In Shannon's 1948 paper titled "A Mathematical Theory of Communication", in the discussion of the entropy of the joint event, there is no proof for this inequality (or subadditivity of entropy) $$H\left(x,y\right) \le H\left(x\right)+H\left(y\right)$$ in the paper,

however, I found one proof based on Jensen's inequality from this link https://www.cs.princeton.edu/courses/archive/fall11/cos597D/L01.pdf, but I am confused about which convex function is used in this proof, it is said that the convex function is $$\log{\frac{1}{x}}$$ the below is the proof:

$$H\left(x,y\right)-H\left(x\right)-H\left(y\right)$$ $$=\left(-\sum_{i,j}{p\left(i,j\right)\log{p\left(i,j\right)}}\right)-\left(-\sum_{i,j}{p\left(i,j\right)\log{\sum_{j}\ p\left(i,j\right)}}\right)-\left(-\sum_{i,j}{p\left(i,j\right)\log{\sum_{i}\ p\left(i,j\right)}}\right)$$ $$=\left(-\sum_{i,j}{p\left(i,j\right)\log{p\left(i,j\right)}}\right)-\left(-\sum_{i,j}{p\left(i,j\right)\log{p\left(i\right)}}\right)-\left(-\sum_{i,j}{p\left(i,j\right)\log{p\left(j\right)}}\right)$$ $$=\sum_{i,j}\left(p\left(i,j\right)\left(-\log{p\left(i,j\right)+\log{p\left(i\right)+\log{p\left(j\right)}}}\right)\right)$$ $$=\sum_{i,j}\left(p\left(i,j\right)\left(\log{\frac{p\left(i\right)p\left(j\right)}{p\left(i,j\right)}}\right)\right)$$

Here comes the question: $\log{\frac{1}{x}}$ is a convex function, Jensen's inequality is applied, $\log{x}$ is a concave function, the reverse of Jensen's inequality is applied. How to figure out that the function of $$\log{\frac{p\left(i\right)p\left(j\right)}{p\left(i,j\right)}}$$ is the function of $$\log{\frac{1}{x}}$$ or $$\log{x}$$?

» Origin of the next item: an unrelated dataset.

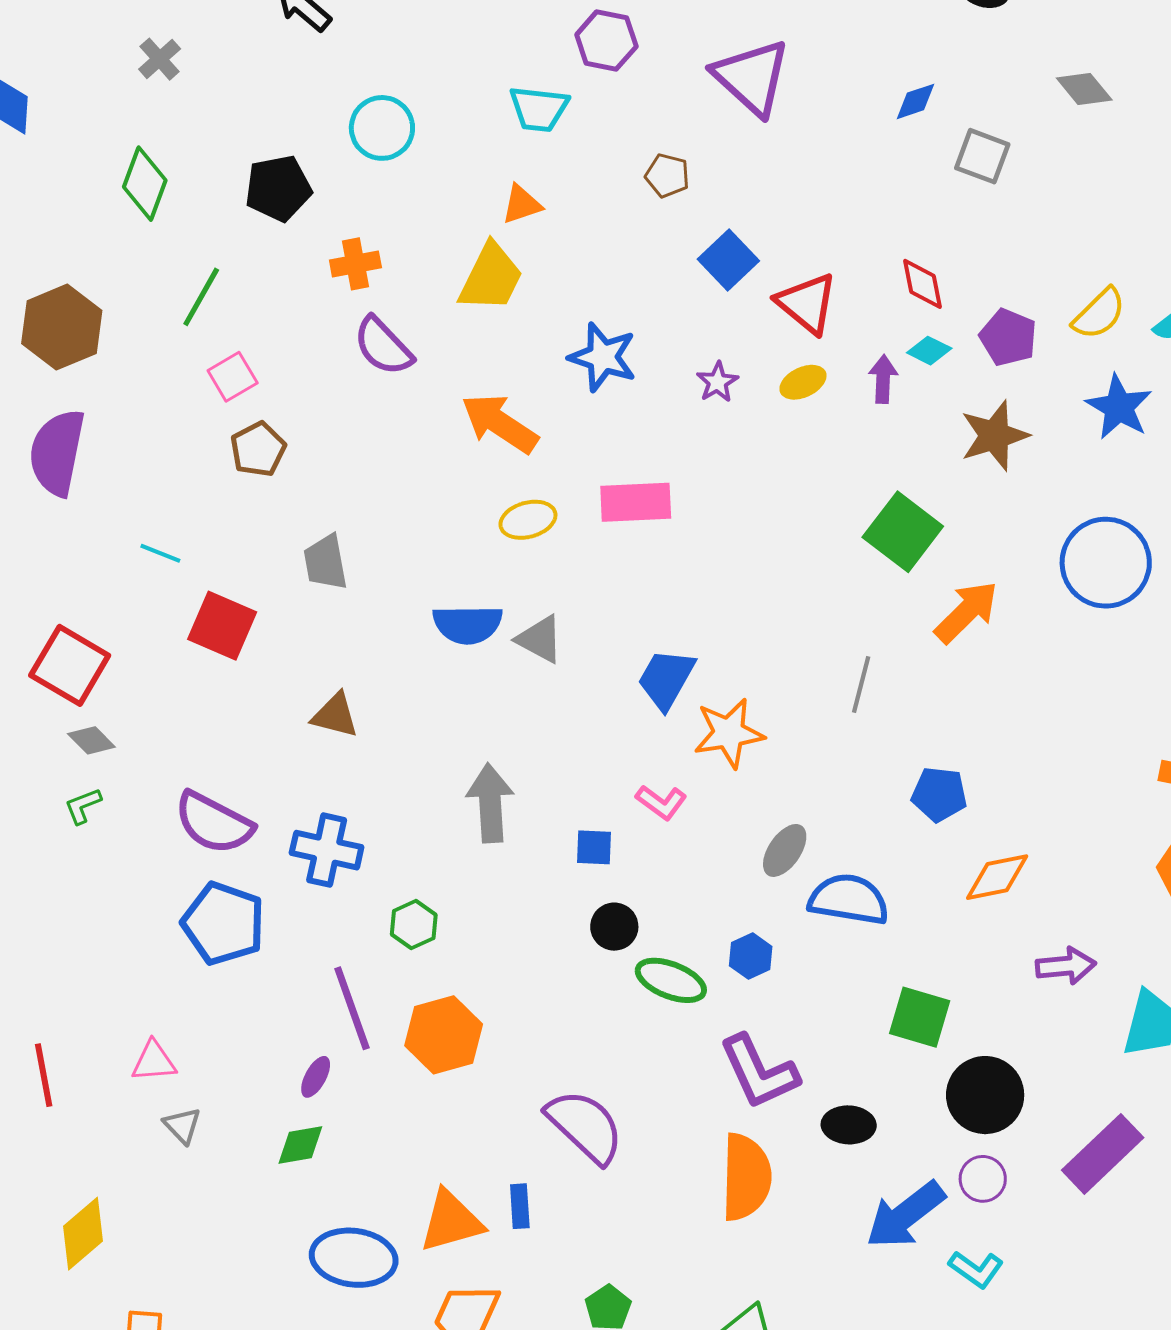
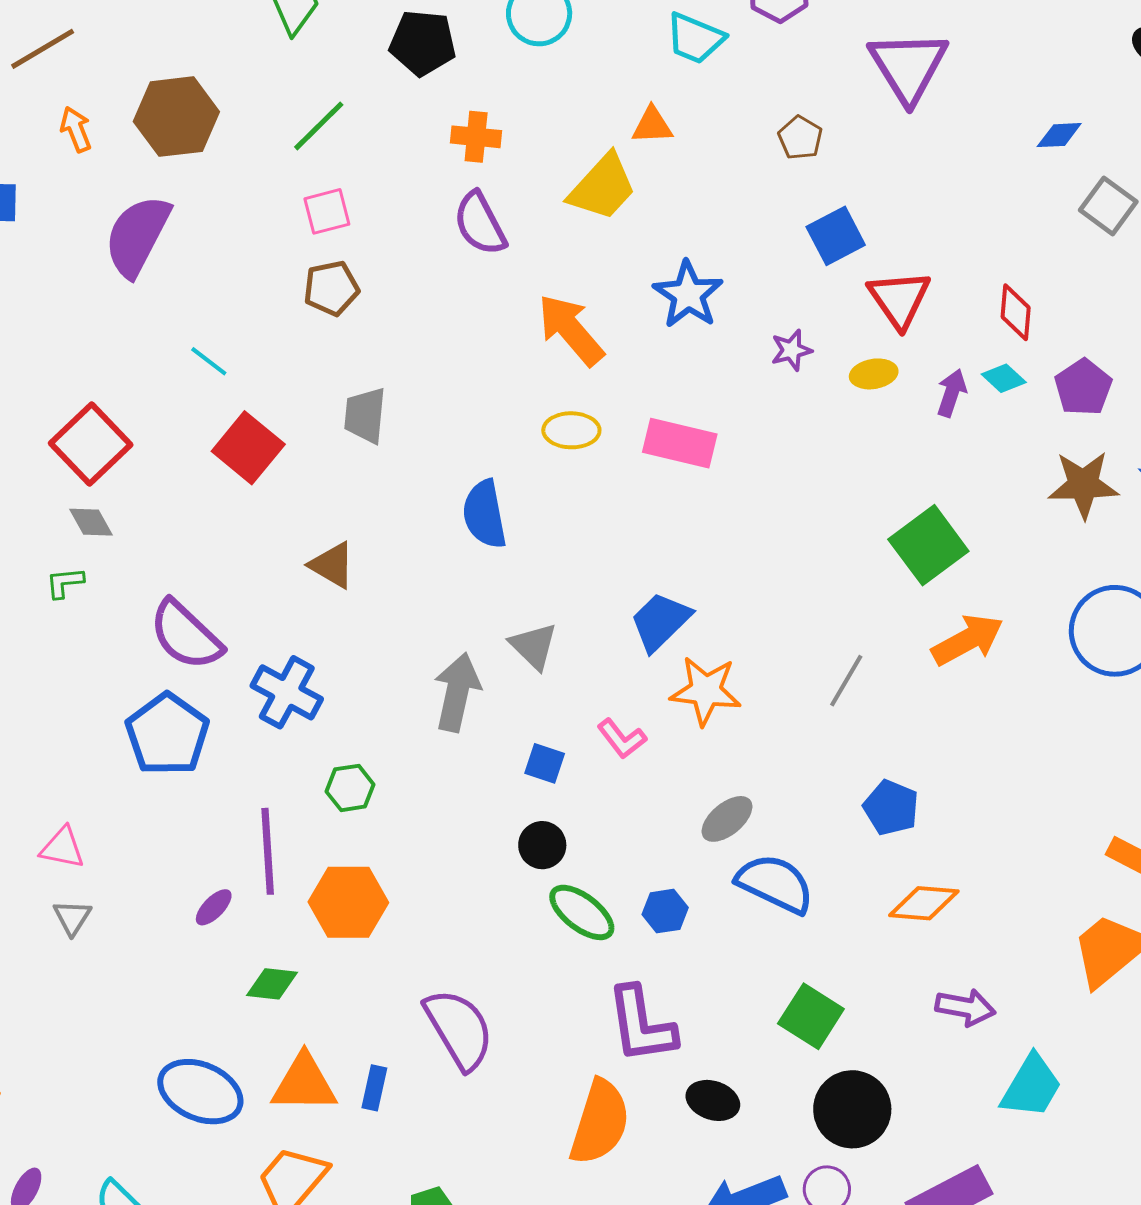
brown star: (994, 436) -> (1083, 485), moved
blue semicircle: (468, 624) -> (485, 514), turned 64
gray triangle: (540, 639) -> (534, 646), moved
green diamond: (300, 1145) -> (272, 984), moved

If let $x=\frac{p(i)p(j)}{p(i,j)}$, then the function of $\log{\frac{p(i)p(j)}{p(i,j)}}$ would be function $\log{x}$

$$\sum_{i,j}\left(p\left(i,j\right)\left(\log{\frac{p\left(i\right)p\left(j\right)}{p\left(i,j\right)}}\right)\right)\le\log{\left(\sum_{i,j}\frac{p\left(i,j\right)p\left(i\right)p\left(j\right)}{p\left(i,j\right)}\right)\ }$$ $$=\log{\left(\sum_{i,j}\ p\left(i\right)p\left(j\right)\right)}$$ $$=\log{1}=0$$

Then subadditivity of entropy $$H(X,Y)\le H(X)+H(Y)$$ is proven.

If let $x=\frac{p(i,j)}{p(i)p(j)}$ (rather than $x=\frac{p(i)p(j)}{p(i,j)}$), the function of $\log{\frac{p(i)p(j)}{p(i,j)}}$ would be function $\log{\frac{1}{x}}$ then the proof will become

$$\sum_{i,j}\left(p\left(i,j\right)\left(\log{\frac{p\left(i\right)p\left(j\right)}{p\left(i,j\right)}}\right)\right)$$ $$=\sum_{i,j}\left(p\left(i,j\right)\left(\log{\frac{1}{\left(\frac{p\left(i,j\right)}{p\left(i\right)p\left(j\right)}\right)}}\right)\right)\geq\log{\left(\frac{1}{\sum_{i,j}\left(p\left(i,j\right)\cdot\frac{p\left(i,j\right)}{p\left(i\right)p\left(j\right)}\right)}\right)}$$

then we just get $$H(X,Y)-H(X)-H(Y)\ge\log{\left(\frac{1}{\sum_{i,j}\left(p\left(i,j\right)\cdot\frac{p\left(i,j\right)}{p\left(i\right)p\left(j\right)}\right)}\right)}$$

Then subadditivity of entropy $$H(X,Y)\le H(X)+H(Y)$$ cannot be proven yet.